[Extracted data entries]
#####
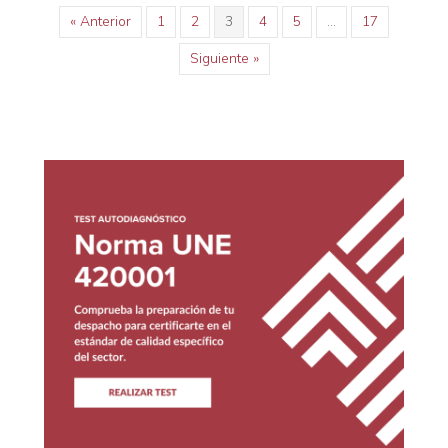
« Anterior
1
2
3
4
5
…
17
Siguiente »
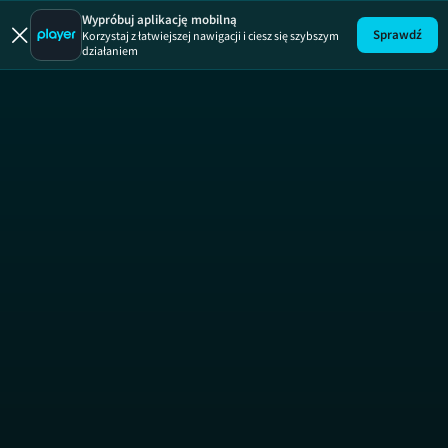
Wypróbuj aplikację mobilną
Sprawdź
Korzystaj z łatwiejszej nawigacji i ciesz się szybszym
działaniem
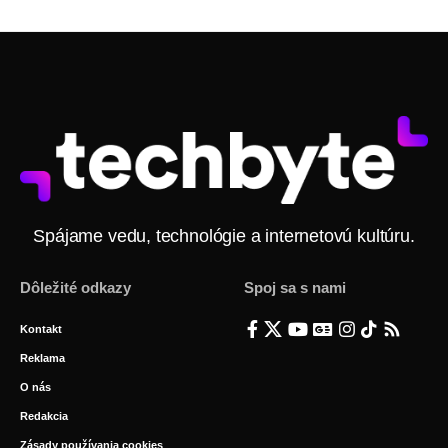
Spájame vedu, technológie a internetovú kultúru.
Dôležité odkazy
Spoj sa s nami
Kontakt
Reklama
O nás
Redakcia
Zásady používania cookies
#####
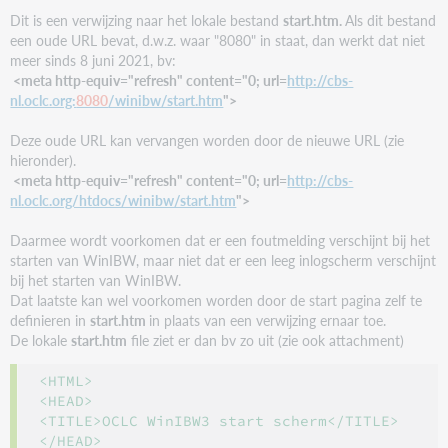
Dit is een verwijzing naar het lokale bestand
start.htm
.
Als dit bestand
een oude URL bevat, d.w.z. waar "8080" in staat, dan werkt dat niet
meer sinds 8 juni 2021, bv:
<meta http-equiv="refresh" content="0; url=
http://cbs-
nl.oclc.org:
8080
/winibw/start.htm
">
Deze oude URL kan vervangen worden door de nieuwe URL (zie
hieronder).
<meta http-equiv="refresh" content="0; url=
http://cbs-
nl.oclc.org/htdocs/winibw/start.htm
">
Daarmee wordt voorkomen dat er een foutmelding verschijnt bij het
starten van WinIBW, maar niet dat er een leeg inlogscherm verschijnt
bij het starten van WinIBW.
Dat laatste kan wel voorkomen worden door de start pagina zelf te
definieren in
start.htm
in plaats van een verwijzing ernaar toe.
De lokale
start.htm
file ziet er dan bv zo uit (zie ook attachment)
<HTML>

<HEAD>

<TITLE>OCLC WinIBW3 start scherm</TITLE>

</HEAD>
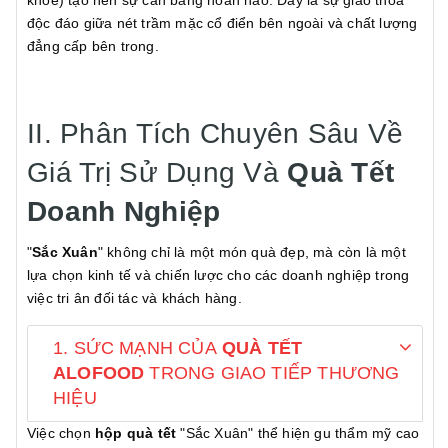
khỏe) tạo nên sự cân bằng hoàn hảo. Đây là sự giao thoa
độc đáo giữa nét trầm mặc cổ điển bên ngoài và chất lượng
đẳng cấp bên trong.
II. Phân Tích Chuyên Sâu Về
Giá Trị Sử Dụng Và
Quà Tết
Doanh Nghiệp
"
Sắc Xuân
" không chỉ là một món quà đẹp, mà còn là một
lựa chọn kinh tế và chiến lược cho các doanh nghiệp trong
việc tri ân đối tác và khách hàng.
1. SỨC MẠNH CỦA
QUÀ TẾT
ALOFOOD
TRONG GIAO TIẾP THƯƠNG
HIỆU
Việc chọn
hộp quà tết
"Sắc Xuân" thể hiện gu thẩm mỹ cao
#####
> YOUR GOAL:
Starting with the line with "TRONG GIAO TIẾP THƯƠNG" above and going on through the line with "thẩm mỹ cao", transcribe every line exactly, both ends included, and add nothing.

> EXERCISE ANSWER:
TRONG GIAO TIẾP THƯƠNG
HIỆU
Việc chọn
hộp quà tết
"Sắc Xuân" thể hiện gu thẩm mỹ cao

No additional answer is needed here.